The purpose of this tutorial is to provide guidance and understanding to users who need a simple, yet effective way to add and wrap text over images using Python and the Pillow library.

Adding and wrapping text on images is an indispensable feature when it comes not only to image processing, but also various technological fields such as:

  1. Digital Watermarks: Placing text-based watermarks on images usually requires arranging and fitting the text onto the image without obstructing important content. Thus, wrapping text dynamically can come in handy for watermarks that vary in size.
  2. Meme Generators: Creating memes often calls for incorporating captions and quotes within images. Adding exclusive effects, positioning phrases creatively, or developing mechanisms to make posted text legible on complex backgrounds, cater further to the expansion of meme culture.
  3. Infographics: One essential aspect of an infographic involves overlaying relevant info on images or graphic representations. Skillfully adding passages and reflecting specified text wrapping constraints allows for devising visually appealing and efficiently articulated promotional/advertising material.
  4. Automated Social Media Posts: Systems entailing brand content producers to self-construct text plus relevant imagery could harness the process of merging of saved subjects files and descriptions/ marketing texts while facilitating adjustable reading orders on images implementing as per width criteria.

This tutorial offers intriguing introspect towards seemingly exciting programming steps evidently utilizing aesthetics persuasively entailing incorporating text via program definitions making up the cherry top aspects of reputable visual digital representation.

Task – Automate text wrapping over image

Let’s try to understand the task at hand. Assume that you have an image of certain dimensions and you want to add a text sentence on top of the image.

If the length of the sentence is less than the width of the image then it should appear in a single line over the image as illustrated below.

wrap text over image

However, if the length of the text is greater than the width of the imag, then the text should automatically split itself into multiple lines as show below.

wrap text over image

In the article, Generate Infographics using Python, we have covered add text and smaller images on a background image, you can refer it to learn the basics.

In this tutorial, we will add a logic to split text into multiple lines based on the length of the text sentence and the width of the image.

Overlay Text on Image using Python

Import Python modules

from PIL import Image, ImageDraw, ImageFont
import numpy as np
import matplotlib.pyplot as plt

Function to break text into multiple lines

As discussed before, if the length of the text sentence is more than the width of the image then the text should be split into multiple lines.
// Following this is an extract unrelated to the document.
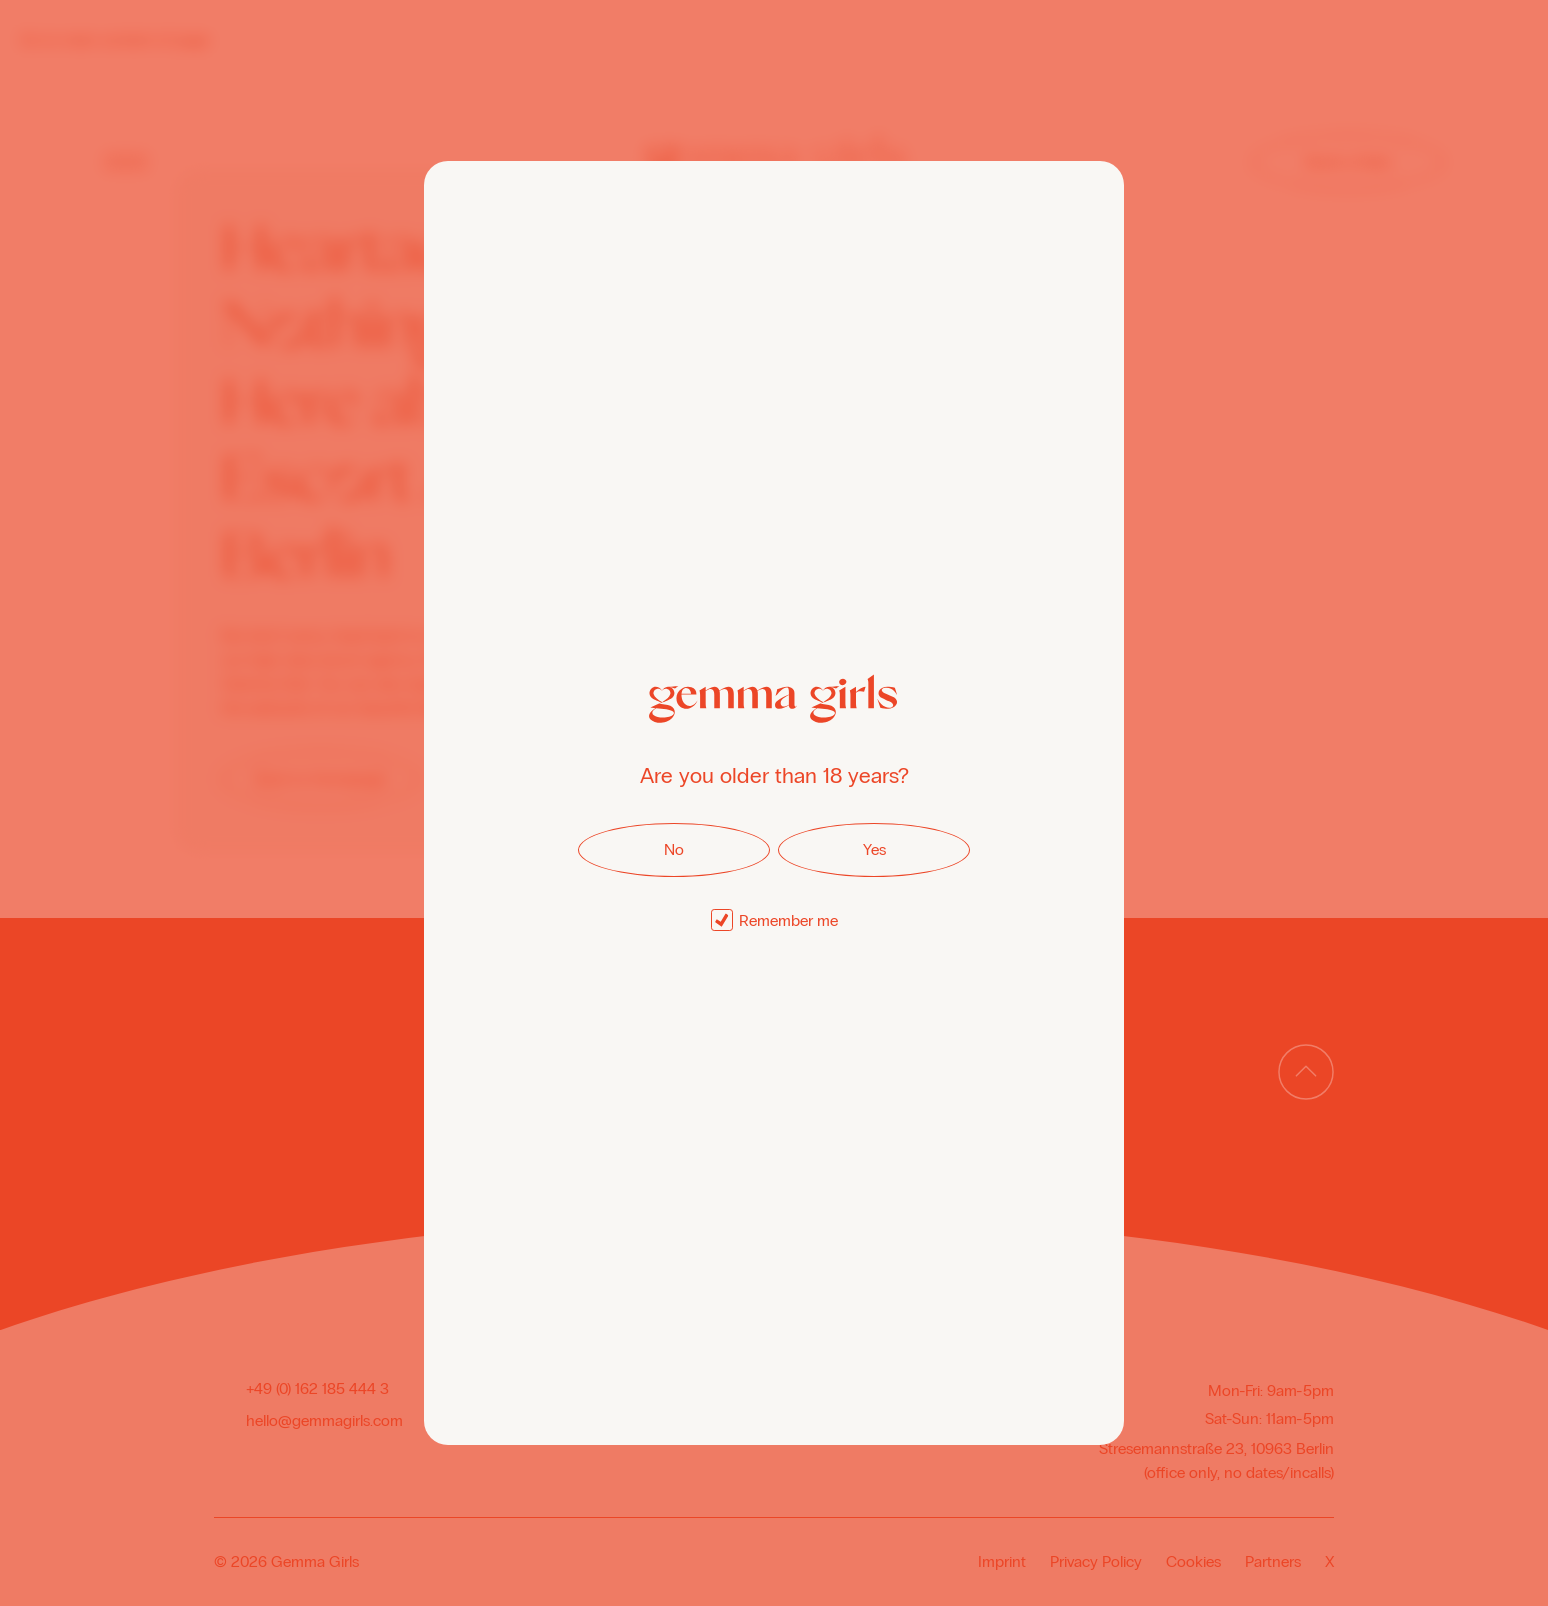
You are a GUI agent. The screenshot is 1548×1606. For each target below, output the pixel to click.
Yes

def wrap_text(text, max_width, font):
    lines = []
    words = text.split(' ')
    current_line = ''
    for word in words:
        test_line = current_line + word + ' '
        line_width, _ = font.getsize(test_line)
        if line_width <= max_width:
            current_line = test_line
            current_line = word + ' '

    return lines

Function to add wrapped text over image

Now we will define a Python function to overlay text on the image.

def add_text_to_image(image, sentence):
    # Load a suitable font with the desired size
    font_size = 72
    font = ImageFont.truetype("arial.ttf", font_size)
    # Apply line wrap if the text is longer than the image width
    max_width = int(image.width * 0.9)
    wrapped_text = wrap_text(sentence, max_width, font)
    draw = ImageDraw.Draw(image)
    line_spacing = 1.3  # Adjust this value based on your needs
    x = (image.width - max_width) // 2
    y = (image.height - int(font_size * len(wrapped_text) * line_spacing)) // 2
    for line in wrapped_text:
        line_width, _ = font.getsize(line)
        draw.text(((image.width - line_width) // 2, y), line, "white", font=font)
        y += int(font_size * line_spacing)
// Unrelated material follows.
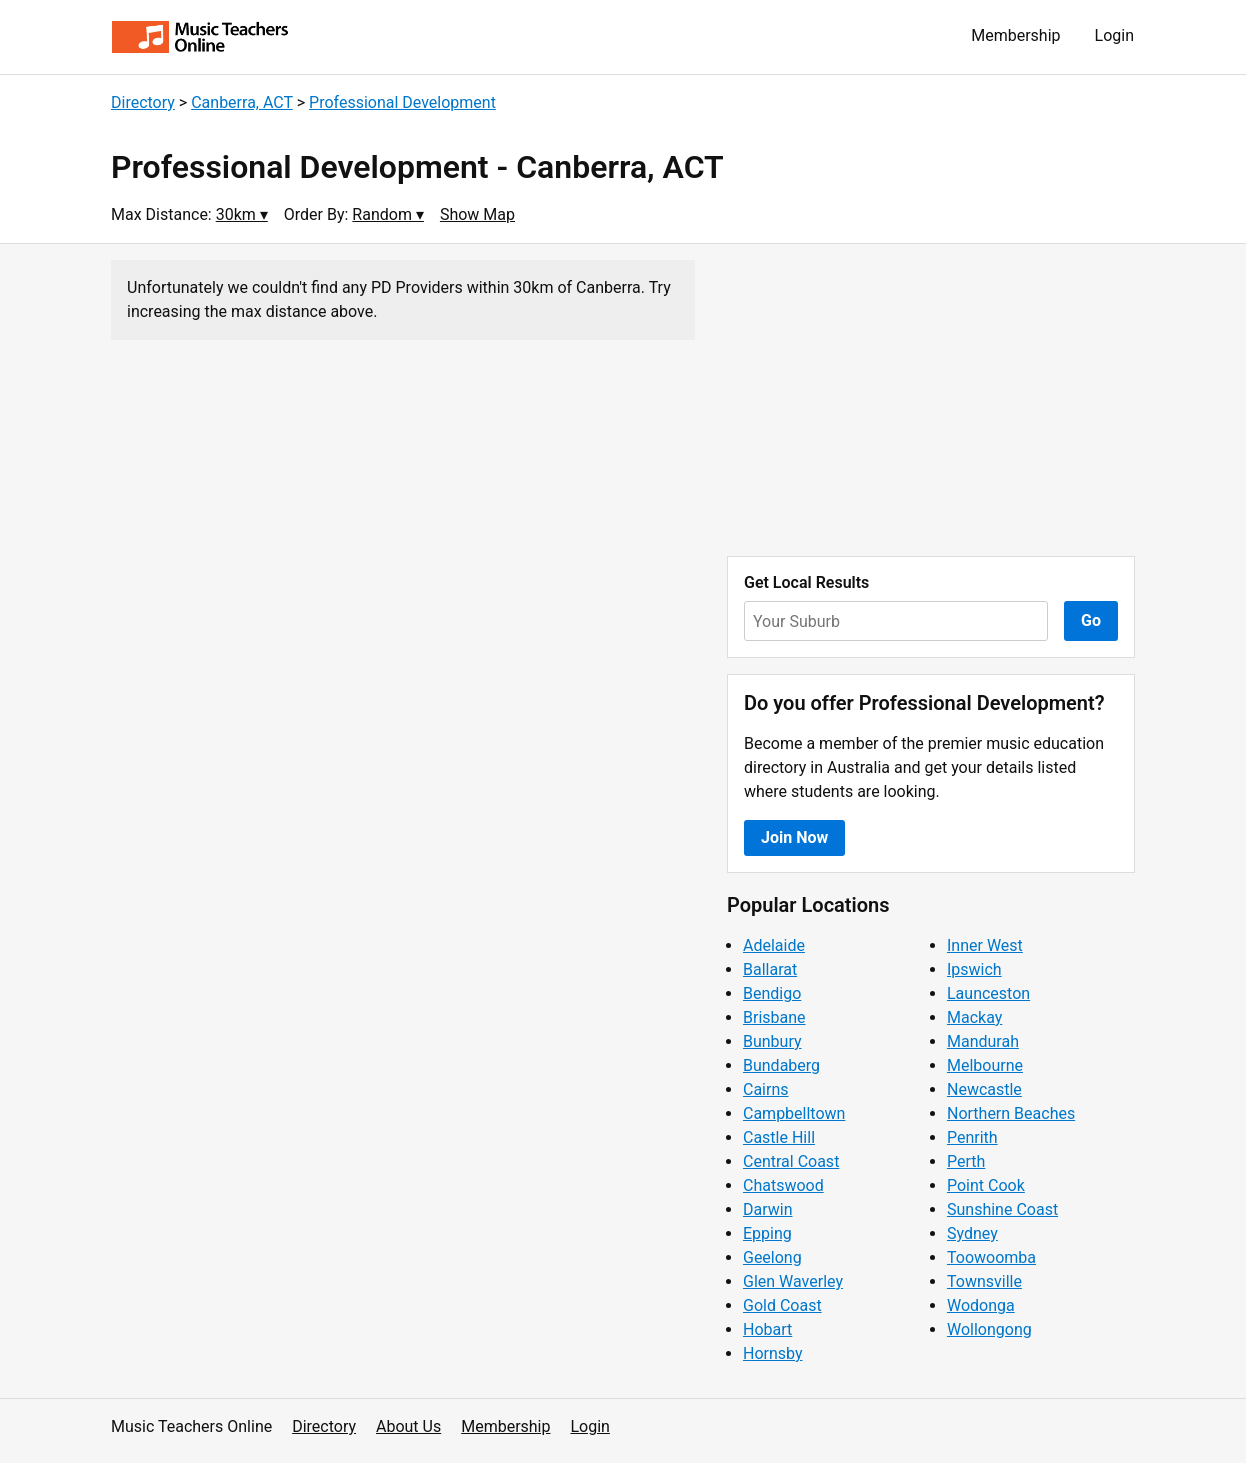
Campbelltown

    # save image to disk"output.jpg")

Before calling this function you should download the font file and the input image from here.

# input image
image ="input_image.jpg")

#input text to be wrapped on the input image
sentence = "This is a long text that will wrap to multiple lines when added to the image of dimensions 500x300 pixels."

add_text_to_image(image, sentence)


As you can see in the image above, the input text is appearing in four rows and that to at the center. To take it to the next level, we can try wrapping text over a video instead of images. We can even have video inside the text rather than simply overlaying text on top of the video. There are many many things we can do here.